The man checked the sheet. "Well, that's unusual."

"What?" Popeye asked.

"There isn't a purchaser's name listed."

Popeye smiled. "What's de catch?"

"None, sir. It probably just means that whoever purchased it wishes to remain anonymous. Perhaps it was Santa Claus." Popeye and the man laughed.

"Ah havva feelin' Santa Claus plays de guitar, too."

"Excuse me."

"Nevvamind. Where do Ah sign?"

The man handed Popeye the clipboard and a pen. "Just sign here and here," said the man pointing to blank lines on two documents. Popeye did and handed the clipboard back to the man.

"Thank you, sir. Now I'll be on my way. Have a good evening, Mr. Garner." The man walked towards the car that had come in behind the truck, got in it and it drove away.

Popeye stepped off the porch and began walking towards the new truck. He opened the driver side door and got in. "Smells nice," he said. He turned the radio on and off. "Cab seems bigga. Plenty o' room fo' me an' Blue up hair."

He saw a flat, rectangular object wrapped in brown paper on the dashboard. When he picked it up, he saw that it had his name on it. "What in de hell is dis?" Popeye said to himself, as he began removing the paper. Inside was a small, wooden placard that read:

"I expect to pass through this world but once. If, therefore, there be any kindness I can show, or any good thing I can do any fellow human being let me do it now. Let me not defer or neglect it, for I will not pass this way again."

- - Stephen Grellet

Popeye smiled. "Gonna hang dis on de dinin' room wall," he thought.

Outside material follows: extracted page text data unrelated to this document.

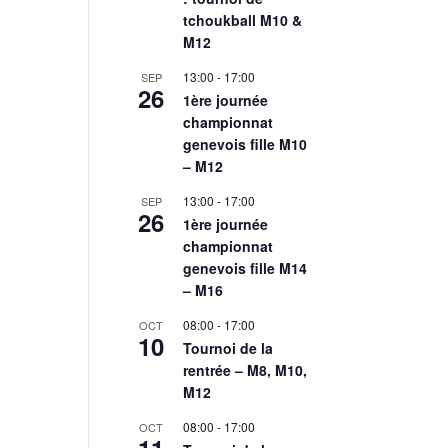
tchoukball M10 &
M12
13:00
-
17:00
SEP
26
1ère journée
championnat
genevois fille M10
– M12
13:00
-
17:00
SEP
26
1ère journée
championnat
genevois fille M14
– M16
08:00
-
17:00
OCT
10
Tournoi de la
rentrée – M8, M10,
M12
08:00
-
17:00
OCT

Not far up the road from Popeye's house, a Sears delivery truck was making its way back to the warehouse. It had just left a brand new color television at the Williams' house. Josephine Williams and her two grandsons were taking the television out of the box.

"Nana," asked Cabbage. "What's in dis envelope dat man gave us?"

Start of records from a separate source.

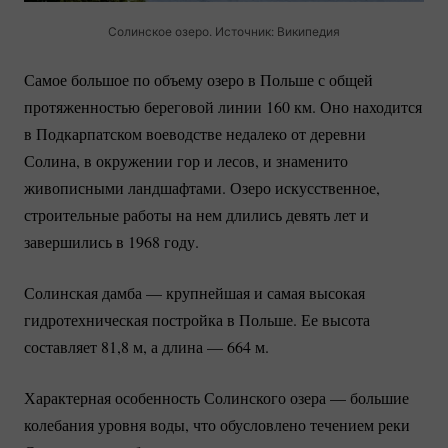
Солинское озеро. Источник: Википедия
Самое большое по объему озеро в Польше с общей
протяженностью береговой линии 160 км. Оно находится
в Подкарпатском воеводстве недалеко от деревни
Солина, в окружении гор и лесов, и знаменито
живописными ландшафтами. Озеро искусственное,
строительные работы на нем длились девять лет и
завершились в 1968 году.
Солинская дамба — крупнейшая и самая высокая
гидротехническая постройка в Польше. Ее высота
составляет 81,8 м, а длина — 664 м.
Характерная особенность Солинского озера — большие
колебания уровня воды, что обусловлено течением реки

Josephine took the envelope from Cabbage, opened it, and began reading the note it contained aloud:

Dear Miss Williams, Albert and Braxton

I hope this will keep Lawrence Welk's champagne bubbles floating in your house for many, many years to come.


Your friend,

Duncan Fisk

P.S. This must remain our secret.

 "Dat's de crazy white man we was tellin' you 'bout, nana," said Cabbage.

Josephine Williams smiled and said, "Well, bless his crazy, white man heart."



A little over a week later, Popeye and Christopher were pulling out of their driveway on the way to Lennix County High School's football game. "This is a nice truck, Dad."

"So ya don't mine ridin' wif yo ole man now, huh?" Popeye said, teasingly.

Christopher blushed, laughed and said. "Aww, c'mon. That other truck smelled like old, burnt wood an' stuff. You used it ta take garbage ta the dump. Plus you know it was cryin' for a paint job."

Popeye laughed. He slowed as they reached the STOP sign at the top of the hill. He and Christopher felt a bump and heard a noise in the truck's bed.

"Goin' ta de game, Mr. Popeye? asked Cabbage. "Me an' Braxton need a ride. Gotta meet Mr. Fisk at de game."

Popeye smiled. "Yeah, boys. Ah'm goin' ta de game. Sit down an' holt on."

Christopher looked at him confused. "Dad?"

"Don't worry 'bout it, son. But, les jus' say dat you're in fo' a real treat tanight."